Your goal: In the records that follow, find each line containing "essential" and copy it.

Extracted material:
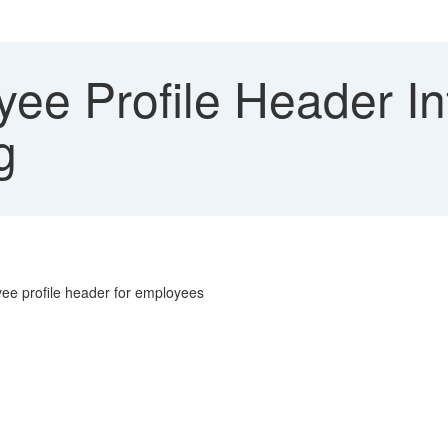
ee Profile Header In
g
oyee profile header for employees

==

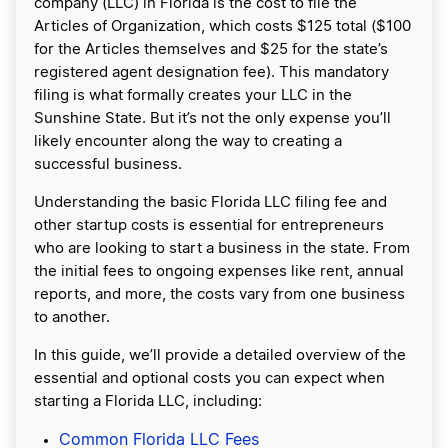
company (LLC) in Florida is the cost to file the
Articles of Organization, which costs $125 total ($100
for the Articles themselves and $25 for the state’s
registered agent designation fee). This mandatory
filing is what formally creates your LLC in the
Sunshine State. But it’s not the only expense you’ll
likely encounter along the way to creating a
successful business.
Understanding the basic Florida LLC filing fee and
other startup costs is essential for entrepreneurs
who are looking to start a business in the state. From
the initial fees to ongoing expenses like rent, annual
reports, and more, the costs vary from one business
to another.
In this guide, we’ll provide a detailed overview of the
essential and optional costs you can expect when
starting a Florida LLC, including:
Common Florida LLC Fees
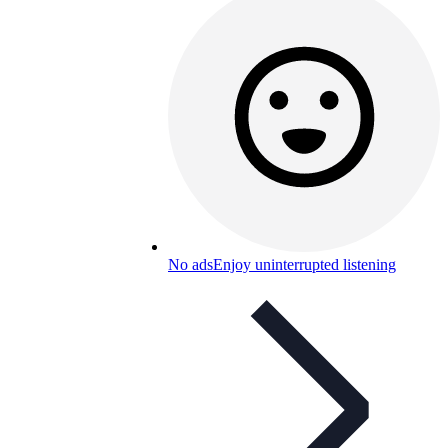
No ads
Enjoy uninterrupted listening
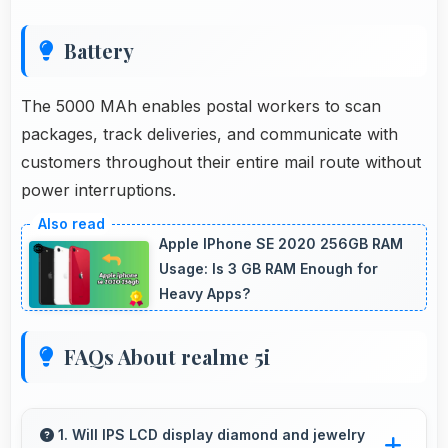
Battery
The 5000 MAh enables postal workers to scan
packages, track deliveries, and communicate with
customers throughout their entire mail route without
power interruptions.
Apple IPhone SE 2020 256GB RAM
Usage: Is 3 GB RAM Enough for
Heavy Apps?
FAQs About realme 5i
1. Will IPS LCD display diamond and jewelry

Solution for this task:
other startup costs is essential for entrepreneurs
essential and optional costs you can expect when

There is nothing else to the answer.